▶ _Work instructions_
Looking at the data below, count the lines that contain the string "from". Write only the total.
==== Study material ====
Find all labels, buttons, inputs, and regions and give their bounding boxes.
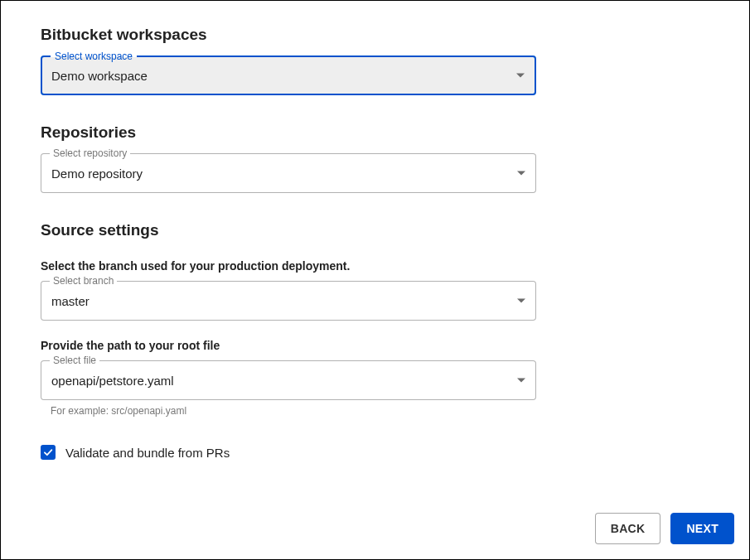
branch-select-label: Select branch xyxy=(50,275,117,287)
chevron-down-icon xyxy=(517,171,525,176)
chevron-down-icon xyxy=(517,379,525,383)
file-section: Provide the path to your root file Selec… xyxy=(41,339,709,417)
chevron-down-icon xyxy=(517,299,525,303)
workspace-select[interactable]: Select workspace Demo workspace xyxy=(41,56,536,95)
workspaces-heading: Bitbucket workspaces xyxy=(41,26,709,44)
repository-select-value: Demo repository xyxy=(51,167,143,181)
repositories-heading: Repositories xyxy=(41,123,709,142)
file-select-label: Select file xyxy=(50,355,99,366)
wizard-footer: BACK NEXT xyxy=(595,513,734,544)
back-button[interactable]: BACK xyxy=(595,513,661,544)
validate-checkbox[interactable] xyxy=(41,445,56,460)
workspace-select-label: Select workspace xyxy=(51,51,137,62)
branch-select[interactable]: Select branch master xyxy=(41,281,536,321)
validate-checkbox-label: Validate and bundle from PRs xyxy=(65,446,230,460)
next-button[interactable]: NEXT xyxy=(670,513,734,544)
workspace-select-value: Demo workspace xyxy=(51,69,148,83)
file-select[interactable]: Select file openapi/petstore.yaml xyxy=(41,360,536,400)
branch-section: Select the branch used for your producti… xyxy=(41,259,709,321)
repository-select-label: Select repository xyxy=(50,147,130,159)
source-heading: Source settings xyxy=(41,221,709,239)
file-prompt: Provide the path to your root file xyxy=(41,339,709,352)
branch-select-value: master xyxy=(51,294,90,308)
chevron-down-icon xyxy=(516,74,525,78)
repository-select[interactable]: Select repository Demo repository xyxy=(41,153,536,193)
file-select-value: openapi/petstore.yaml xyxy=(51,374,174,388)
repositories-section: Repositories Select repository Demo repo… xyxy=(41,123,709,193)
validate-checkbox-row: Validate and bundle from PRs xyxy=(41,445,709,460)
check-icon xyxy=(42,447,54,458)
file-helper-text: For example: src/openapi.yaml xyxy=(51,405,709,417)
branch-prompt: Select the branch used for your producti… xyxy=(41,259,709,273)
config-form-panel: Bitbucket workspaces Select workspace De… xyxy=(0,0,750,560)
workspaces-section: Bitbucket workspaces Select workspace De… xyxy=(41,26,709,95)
====
▶ _Output of the exercise_
2